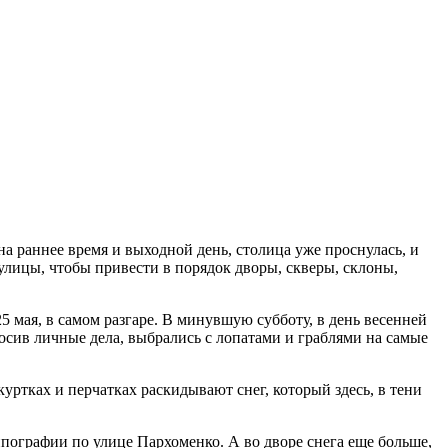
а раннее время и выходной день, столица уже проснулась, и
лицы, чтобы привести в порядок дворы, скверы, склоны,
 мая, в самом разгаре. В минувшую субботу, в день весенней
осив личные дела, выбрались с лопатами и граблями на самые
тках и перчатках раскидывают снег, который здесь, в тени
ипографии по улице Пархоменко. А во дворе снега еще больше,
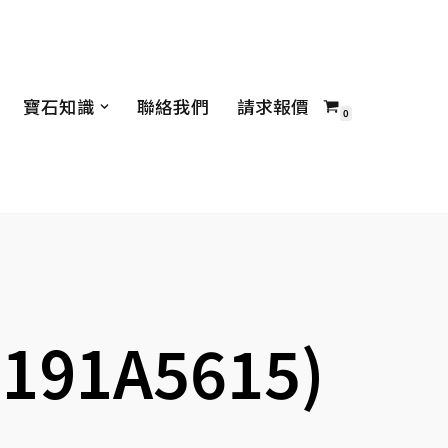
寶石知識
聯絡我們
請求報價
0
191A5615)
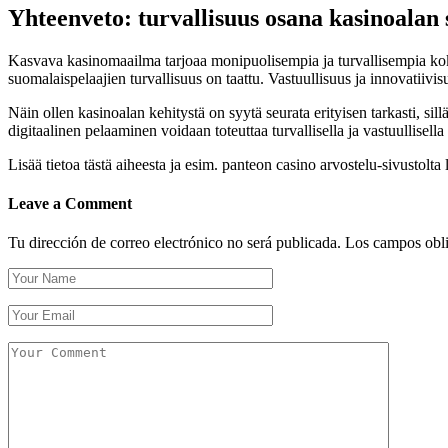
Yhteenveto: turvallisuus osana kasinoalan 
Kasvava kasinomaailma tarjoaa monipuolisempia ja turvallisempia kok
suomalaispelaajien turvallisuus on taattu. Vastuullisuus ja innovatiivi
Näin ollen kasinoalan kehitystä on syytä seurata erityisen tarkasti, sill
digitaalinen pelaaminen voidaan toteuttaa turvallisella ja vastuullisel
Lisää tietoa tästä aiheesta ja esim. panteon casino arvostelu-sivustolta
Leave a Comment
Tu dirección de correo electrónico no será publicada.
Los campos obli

_About this task_
Return the lines above, starting at the one that contains "digitaalinen pelaaminen voidaan" and running through the last, exactly as they appear, with no extra lines.

_Response box_
digitaalinen pelaaminen voidaan toteuttaa turvallisella ja vastuullisel
Lisää tietoa tästä aiheesta ja esim. panteon casino arvostelu-sivustolta
Leave a Comment
Tu dirección de correo electrónico no será publicada.
Los campos obli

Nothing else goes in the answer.